1. roi pooling的局限性(造成mis-alignment问题)
在常见的两级检测框架(比如Fast-RCNN,Faster-RCNN,RFCN)中,ROI Pooling 的作用是根据预选框的位置坐标在特征图中将相应区域池化为固定尺寸的特征图,以便进行后续的分类和包围框回归操作。由于预选框的位置通常是由模型回归得到的,一般来讲是浮点数,而池化后的特征图要求尺寸固定。故ROI Pooling这一操作存在两次量化的过程。
- 将候选框边界量化为整数点坐标值。
- 将量化后的边界区域平均分割成 k x k 个单元(bin),对每一个单元的边界进行量化。
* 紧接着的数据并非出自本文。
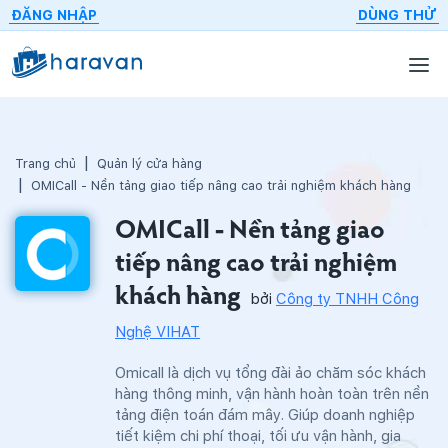
ĐĂNG NHẬP
DÙNG THỬ
Trang chủ
Quản lý cửa hàng
OMICall - Nền tảng giao tiếp nâng cao trải nghiệm khách hàng
OMICall - Nền tảng giao
tiếp nâng cao trải nghiệm
khách hàng
bởi
Công ty TNHH Công
Nghệ VIHAT
Omicall là dịch vụ tổng đài ảo chăm sóc khách
hàng thông minh, vận hành hoàn toàn trên nền
tảng điện toán đám mây. Giúp doanh nghiệp
tiết kiệm chi phí thoại, tối ưu vận hành, gia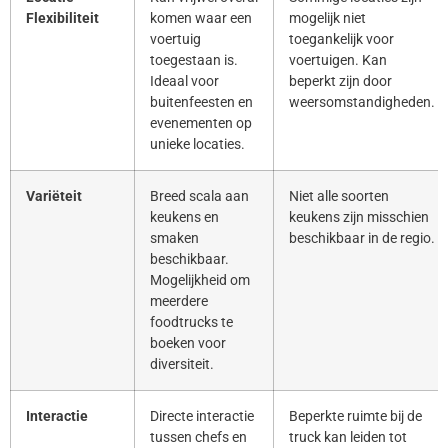
Flexibiliteit
komen waar een
mogelijk niet
voertuig
toegankelijk voor
toegestaan is.
voertuigen. Kan
Ideaal voor
beperkt zijn door
buitenfeesten en
weersomstandigheden.
evenementen op
unieke locaties.
Variëteit
Breed scala aan
Niet alle soorten
keukens en
keukens zijn misschien
smaken
beschikbaar in de regio.
beschikbaar.
Mogelijkheid om
meerdere
foodtrucks te
boeken voor
diversiteit.
Interactie
Directe interactie
Beperkte ruimte bij de
tussen chefs en
truck kan leiden tot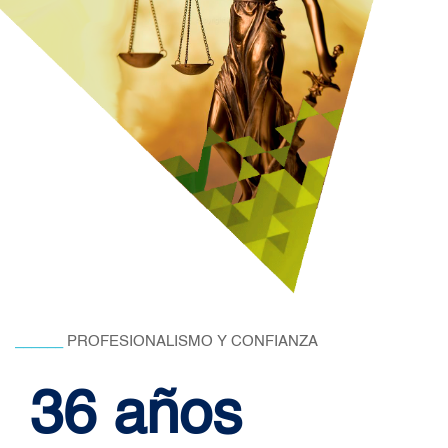
______
PROFESIONALISMO Y CONFIANZA
36 años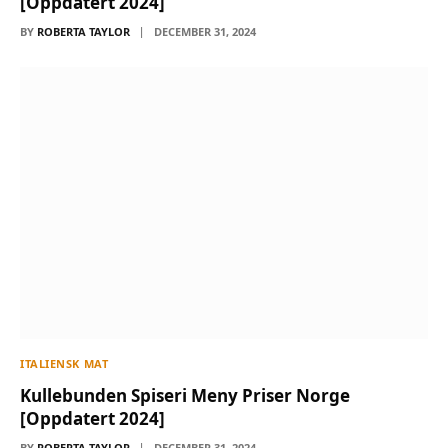
[Oppdatert 2024]
BY
ROBERTA TAYLOR
DECEMBER 31, 2024
ITALIENSK MAT
Kullebunden Spiseri Meny Priser Norge
[Oppdatert 2024]
BY
ROBERTA TAYLOR
DECEMBER 31, 2024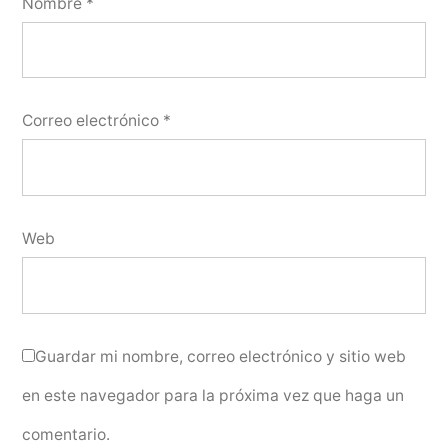
Nombre
*
Correo electrónico
*
Web
Guardar mi nombre, correo electrónico y sitio web
en este navegador para la próxima vez que haga un
comentario.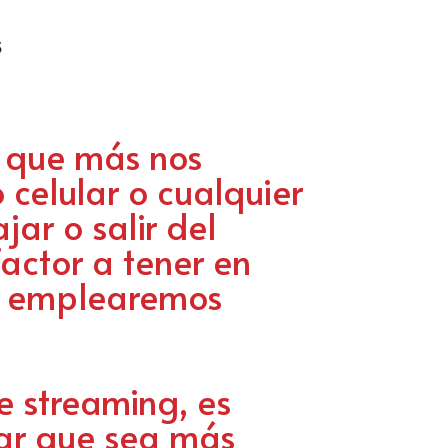
s
t que más nos
 celular o cualquier
ar o salir del
actor a tener en
ué emplearemos
de streaming, es
ar
que sea más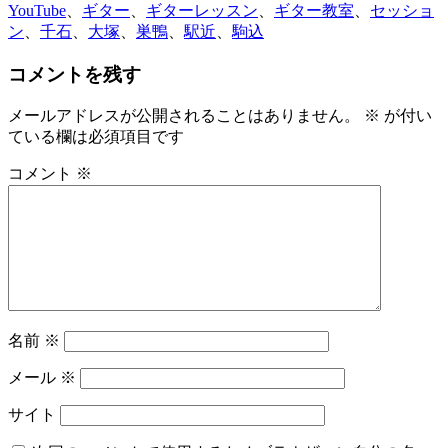
YouTube
、
ギター
、
ギターレッスン
、
ギター教室
、
セッショ
ン
、
千石
、
大塚
、
巣鴨
、
駅近
、
駒込
コメントを残す
メールアドレスが公開されることはありません。
※
が付い
ている欄は必須項目です
コメント
※
名前
※
メール
※
サイト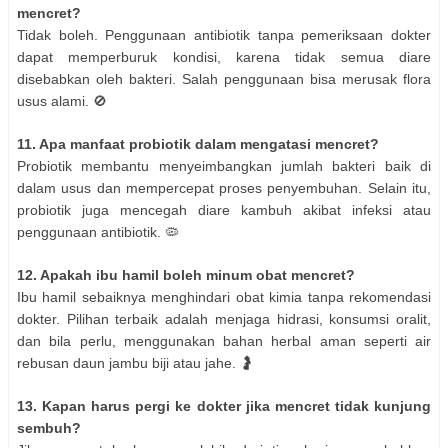
mencret?
Tidak boleh. Penggunaan antibiotik tanpa pemeriksaan dokter
dapat memperburuk kondisi, karena tidak semua diare
disebabkan oleh bakteri. Salah penggunaan bisa merusak flora
usus alami. 🚫
11. Apa manfaat probiotik dalam mengatasi mencret?
Probiotik membantu menyeimbangkan jumlah bakteri baik di
dalam usus dan mempercepat proses penyembuhan. Selain itu,
probiotik juga mencegah diare kambuh akibat infeksi atau
penggunaan antibiotik. 🦠
12. Apakah ibu hamil boleh minum obat mencret?
Ibu hamil sebaiknya menghindari obat kimia tanpa rekomendasi
dokter. Pilihan terbaik adalah menjaga hidrasi, konsumsi oralit,
dan bila perlu, menggunakan bahan herbal aman seperti air
rebusan daun jambu biji atau jahe. 🤰
13. Kapan harus pergi ke dokter jika mencret tidak kunjung
sembuh?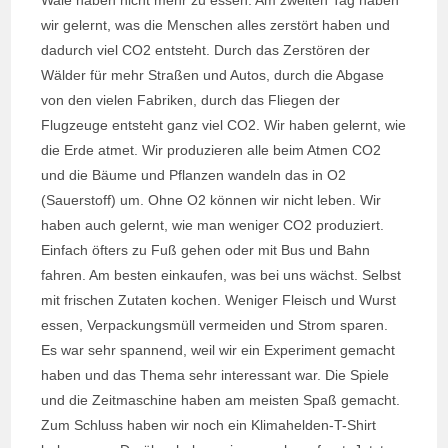
wir gelernt, was die Menschen alles zerstört haben und
dadurch viel CO2 entsteht. Durch das Zerstören der
Wälder für mehr Straßen und Autos, durch die Abgase
von den vielen Fabriken, durch das Fliegen der
Flugzeuge entsteht ganz viel CO2. Wir haben gelernt, wie
die Erde atmet. Wir produzieren alle beim Atmen CO2
und die Bäume und Pflanzen wandeln das in O2
(Sauerstoff) um. Ohne O2 können wir nicht leben. Wir
haben auch gelernt, wie man weniger CO2 produziert.
Einfach öfters zu Fuß gehen oder mit Bus und Bahn
fahren. Am besten einkaufen, was bei uns wächst. Selbst
mit frischen Zutaten kochen. Weniger Fleisch und Wurst
essen, Verpackungsmüll vermeiden und Strom sparen.
Es war sehr spannend, weil wir ein Experiment gemacht
haben und das Thema sehr interessant war. Die Spiele
und die Zeitmaschine haben am meisten Spaß gemacht.
Zum Schluss haben wir noch ein Klimahelden-T-Shirt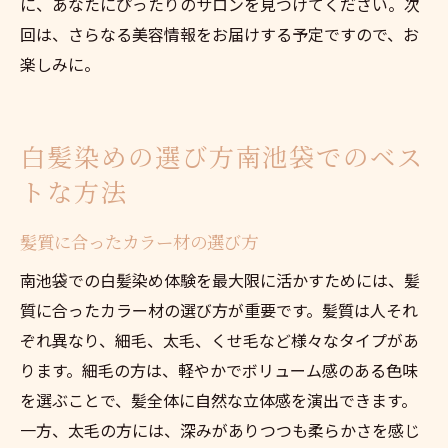
に、あなたにぴったりのサロンを見つけてください。次
回は、さらなる美容情報をお届けする予定ですので、お
楽しみに。
白髪染めの選び方南池袋でのベス
トな方法
髪質に合ったカラー材の選び方
南池袋での白髪染め体験を最大限に活かすためには、髪
質に合ったカラー材の選び方が重要です。髪質は人それ
ぞれ異なり、細毛、太毛、くせ毛など様々なタイプがあ
ります。細毛の方は、軽やかでボリューム感のある色味
を選ぶことで、髪全体に自然な立体感を演出できます。
一方、太毛の方には、深みがありつつも柔らかさを感じ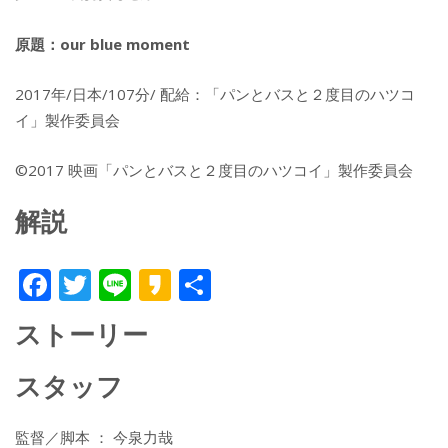
原題：our blue moment
2017年/日本/107分/ 配給：「パンとバスと２度目のハツコ
イ」製作委員会
©2017 映画「パンとバスと２度目のハツコイ」製作委員会
解説
F
T
Li
K
共
ac
w
n
a
有
ストーリー
e
itt
e
k
b
er
a
スタッフ
o
o
o
監督／脚本 ： 今泉力哉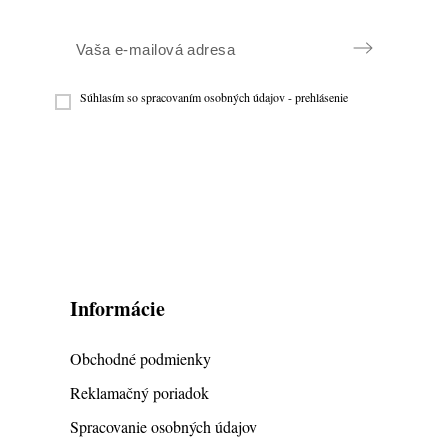
Súhlasím so spracovaním osobných údajov -
prehlásenie
Informácie
Obchodné podmienky
Reklamačný poriadok
Spracovanie osobných údajov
事实上,经过上述两次量化,此时的候选框已经和最开始回归出来的位置有一定的偏差,这个偏差会影响检测或者分割的准确度。在论文里,作者把它总结为“不匹配问题(misalignment)。
ROIPool.png
针对上图
Conv layers使用的是VGG16,feat_stride=32(即表示,经过网络层后图片缩小为原图的1/32),原图800*800,最后一层特征图feature map大小:25*25
假定原图中有一region proposal,大小为665*665,这样,映射到特征图中的大小:665/32=20.78,即20.78*20.78,如果你看过Caffe的Roi Pooling的C++源码,在计算的时候会进行取整操作,于是,进行所谓的第一次量化,即映射的特征图大小为20*20
假定pooled_w=7,pooled_h=7,即pooling后固定成7*7大小的特征图,所以,将上面在 feature map上映射的20*20的 region proposal划分成49个同等大小的小区域,每个小区域的大小20/7=2.86,即2.86*2.86,此时,进行第二次量化,故小区域大小变成2*2
每个2*2的小区域里,取出其中最大的像素值,作为这一个区域的‘代表’,这样,49个小区域就输出49个像素值,组成7*7大小的feature map
总结,所以,通过上面可以看出,经过两次量化,即将浮点数取整,原本在特征图上映射的20*20大小的region proposal,偏差成大小为7*7的,这样的像素偏差势必会对后层的回归定位产生影响。
所以,产生了替代方案,RoiAlign
- roi align的原理
ROIAlign.png
同样,针对上图,有着类似的映射
- Conv layers使用的是VGG16,feat_stride=32(即表示,经过网络层后图片缩小为原图的1/32),原图800*800,最后一层特征图feature map大小:25*25
- 假定原图中有一region proposal,大小为665*665,这样,映射到特征图中的大小:665/32=20.78,即20.78*20.78,此时,没有像RoiPooling那样就行取整操作,保留浮点数
- 假定pooled_w=7,pooled_h=7,即pooling后固定成7*7大小的特征图,所以,将在 feature map上映射的20.78*20.78的region proposal 划分成49个同等大小的小区域,每个小区域的大小20.78/7=2.97,即2.97*2.97
- 假定采样点数为4,即表示,对于每个2.97*2.97的小区域,平分四份,每一份取其中心点位置,而中心点位置的像素,采用双线性插值法进行计算,这样,就会得到四个点的像素值,如下图
图片来自参考博客
上图中,四个红色叉叉‘×’的像素值是通过双线性插值算法计算得到的。最后,取四个像素值中最大值作为这个小区域(即:2.97*2.97大小的区域)的像素值,如此类推,同样是49个小区域得到49个像素值,组成7*7大小的feature map
roi-align代码解读
该部分目录结构与roi_pooling一致,参见:Faster RCNN源码解读(2)-roi_pooling
- 这里还是先看cpu版本的c语言roi_align.c
#include <TH/TH.h> // pytorch的 c拓展
#include <math.h>
#include <omp.h> // 多线程openMP
// 定义实现forward和backword的两个函数,C语言先定义
void ROIAlignForwardCpu(const float* bottom_data, const float spatial_scale, const int num_rois,
const int height, const int width, const int channels,
const int aligned_height, const int aligned_width, const float * bottom_rois,
float* top_data);
void ROIAlignBackwardCpu(const float* top_diff, const float spatial_scale, const int num_rois,
const int height, const int width, const int channels,
const int aligned_height, const int aligned_width, const float * bottom_rois,
float* top_data);
int roi_align_forward(int aligned_height, int aligned_width, float spatial_scale,
THFloatTensor * features, THFloatTensor * rois, THFloatTensor * output)
{
//Grab the input tensor
// 推测出features数据的格式,实际为一维数组(里面的[]是为了区分):
// [...,[c1,c2,c3,...,c_num_channels],[c1,c2,c3,...,c_num_channels],...]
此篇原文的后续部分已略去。